TASK PROMPT. Where does the word "года" show up in the records? Copy every line that has it.

Saved entries
========
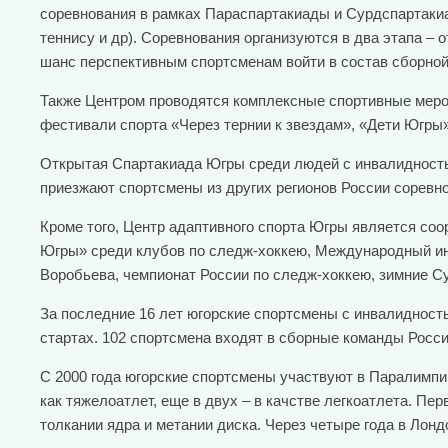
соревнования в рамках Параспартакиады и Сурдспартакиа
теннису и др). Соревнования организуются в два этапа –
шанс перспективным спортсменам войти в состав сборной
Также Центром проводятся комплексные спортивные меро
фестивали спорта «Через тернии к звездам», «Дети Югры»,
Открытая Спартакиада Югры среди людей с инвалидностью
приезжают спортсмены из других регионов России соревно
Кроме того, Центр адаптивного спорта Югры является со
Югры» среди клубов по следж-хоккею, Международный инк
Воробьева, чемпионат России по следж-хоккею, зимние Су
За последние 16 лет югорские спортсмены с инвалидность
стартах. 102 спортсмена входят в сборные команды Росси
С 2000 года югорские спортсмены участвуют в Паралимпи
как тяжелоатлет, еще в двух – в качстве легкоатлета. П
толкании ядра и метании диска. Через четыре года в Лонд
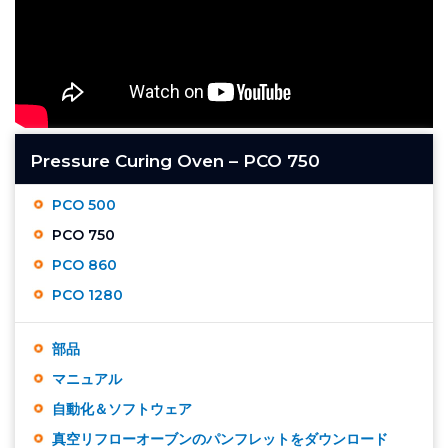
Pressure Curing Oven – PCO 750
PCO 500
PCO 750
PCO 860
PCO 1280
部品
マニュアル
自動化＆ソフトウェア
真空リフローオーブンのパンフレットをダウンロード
========
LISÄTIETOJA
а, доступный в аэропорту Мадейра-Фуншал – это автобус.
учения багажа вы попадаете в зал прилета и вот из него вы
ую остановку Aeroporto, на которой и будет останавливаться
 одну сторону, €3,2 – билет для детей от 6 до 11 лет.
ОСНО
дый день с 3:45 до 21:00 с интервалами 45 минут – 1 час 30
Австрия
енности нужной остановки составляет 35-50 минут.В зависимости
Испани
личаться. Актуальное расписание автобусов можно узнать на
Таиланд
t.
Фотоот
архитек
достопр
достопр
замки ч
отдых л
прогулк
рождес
========
RESPONSE FOR THIS EXERCISE.
С 2000 года югорские спортсмены участвуют в Паралимпи
толкании ядра и метании диска. Через четыре года в Лонд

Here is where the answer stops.